The problem:
What are the lines, word for word, from the line with "Acetabularia meditteranea (512, 366)" up to and including the line with "Eg Går Solo (612, 486)" in the records below? Omit the pictures.

[Stored data entries]
####
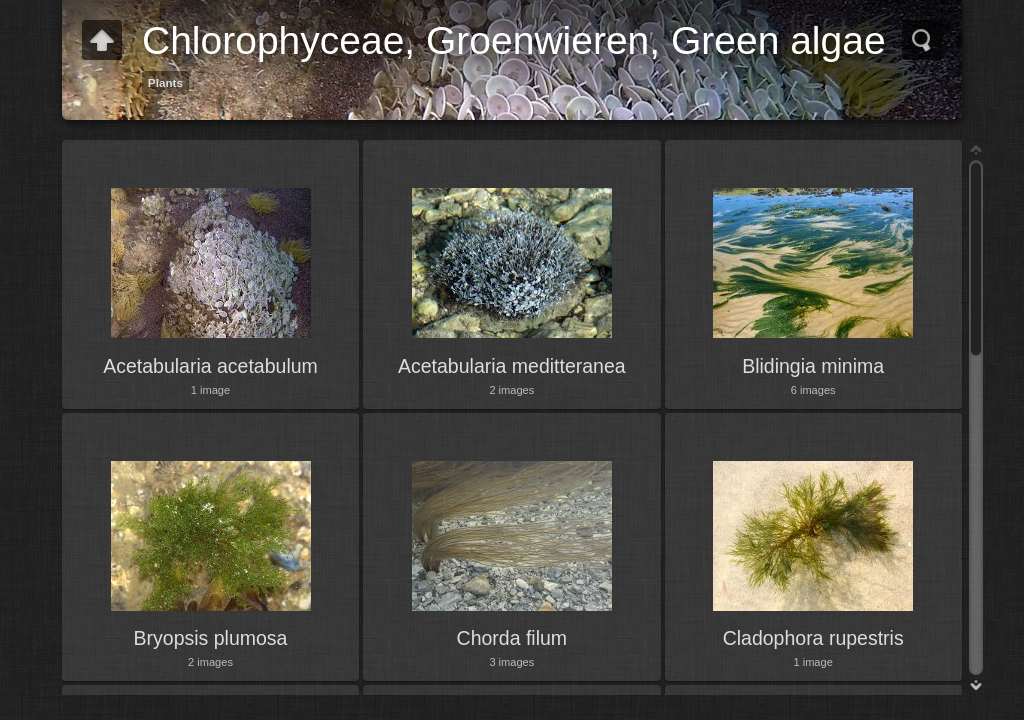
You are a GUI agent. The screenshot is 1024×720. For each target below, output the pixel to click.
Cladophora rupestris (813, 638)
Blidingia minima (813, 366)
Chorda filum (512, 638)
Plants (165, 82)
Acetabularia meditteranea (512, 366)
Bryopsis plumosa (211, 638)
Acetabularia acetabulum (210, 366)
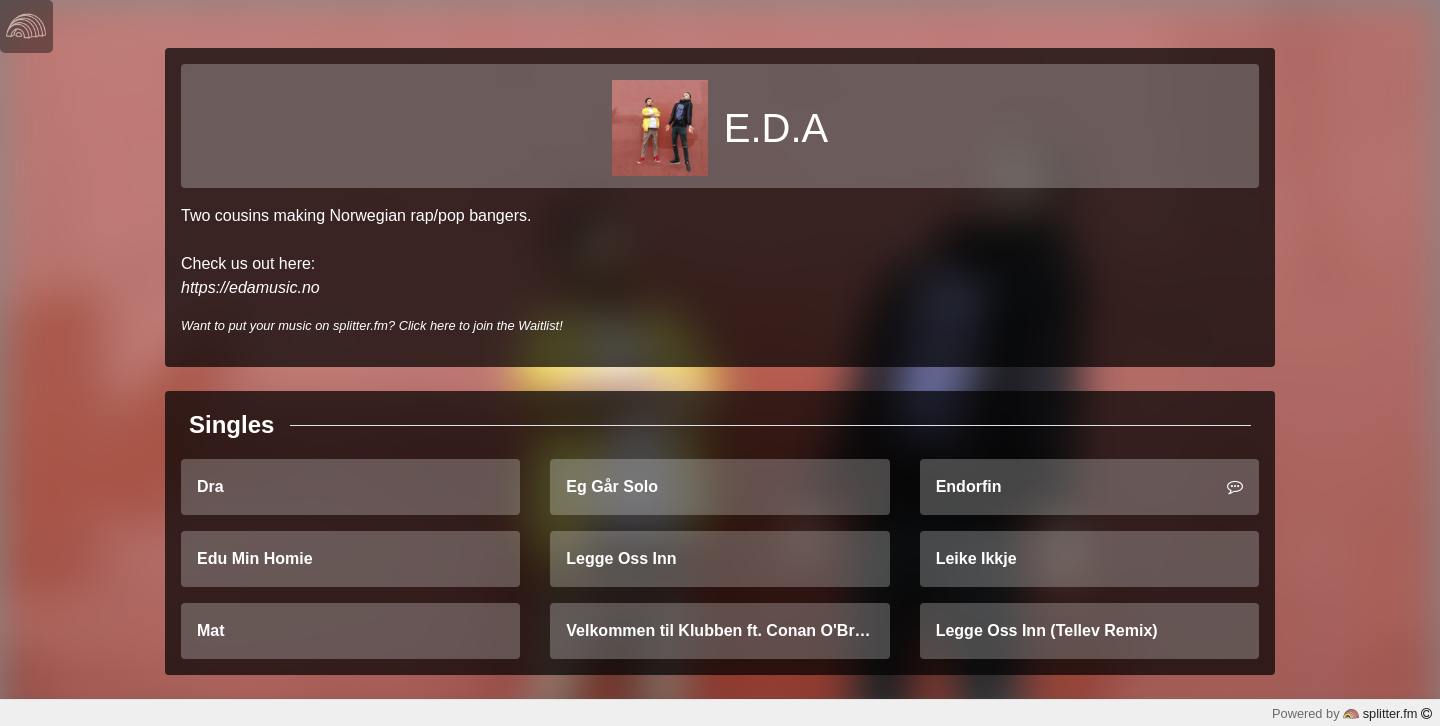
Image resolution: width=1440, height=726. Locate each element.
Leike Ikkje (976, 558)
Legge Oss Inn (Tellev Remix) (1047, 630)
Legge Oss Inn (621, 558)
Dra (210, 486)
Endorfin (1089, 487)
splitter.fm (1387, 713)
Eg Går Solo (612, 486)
####
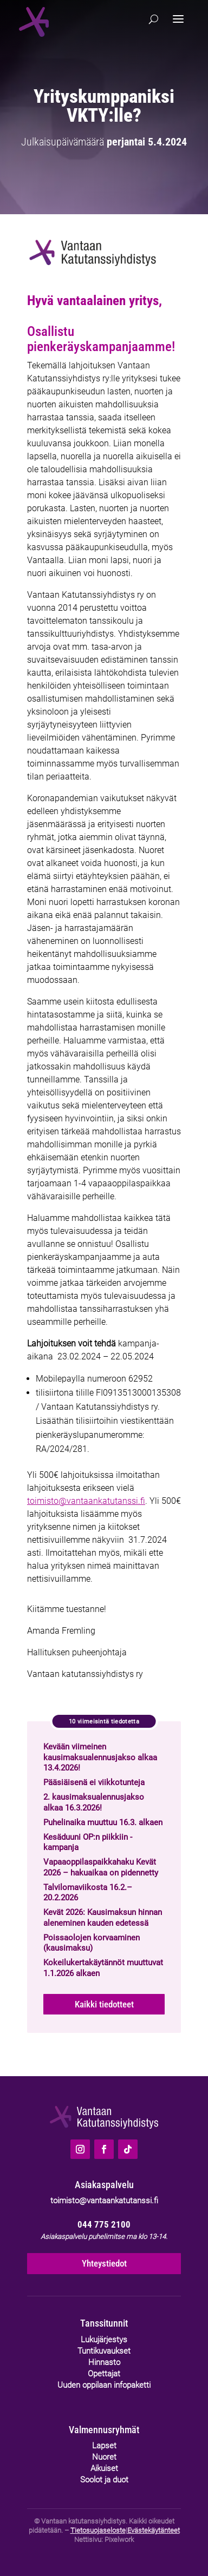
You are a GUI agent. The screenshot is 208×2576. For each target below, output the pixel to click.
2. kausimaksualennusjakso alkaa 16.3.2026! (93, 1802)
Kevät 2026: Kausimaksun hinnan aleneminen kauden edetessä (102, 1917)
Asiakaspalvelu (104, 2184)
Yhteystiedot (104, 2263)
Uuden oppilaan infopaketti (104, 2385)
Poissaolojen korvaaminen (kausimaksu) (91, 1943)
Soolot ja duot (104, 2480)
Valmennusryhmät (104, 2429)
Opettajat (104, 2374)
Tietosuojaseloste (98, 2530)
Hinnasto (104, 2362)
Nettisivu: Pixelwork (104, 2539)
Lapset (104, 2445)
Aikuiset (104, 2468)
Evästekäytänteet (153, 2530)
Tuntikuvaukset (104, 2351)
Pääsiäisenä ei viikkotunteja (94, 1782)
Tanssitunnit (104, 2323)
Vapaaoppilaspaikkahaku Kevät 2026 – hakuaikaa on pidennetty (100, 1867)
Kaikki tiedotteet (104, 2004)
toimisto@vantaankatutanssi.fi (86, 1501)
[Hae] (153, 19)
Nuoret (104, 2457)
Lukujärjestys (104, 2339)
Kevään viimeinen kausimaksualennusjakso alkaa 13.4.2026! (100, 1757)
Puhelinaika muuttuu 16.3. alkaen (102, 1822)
####
Written solution:
Acetabularia meditteranea (512, 366)
Bryopsis plumosa (211, 638)
Acetabularia acetabulum (210, 366)
Image resolution: width=1440, height=726. Locate each element.
Leike Ikkje (976, 558)
Legge Oss Inn (Tellev Remix) (1047, 630)
Legge Oss Inn (621, 558)
Dra (210, 486)
Endorfin (1089, 487)
splitter.fm (1387, 713)
Eg Går Solo (612, 486)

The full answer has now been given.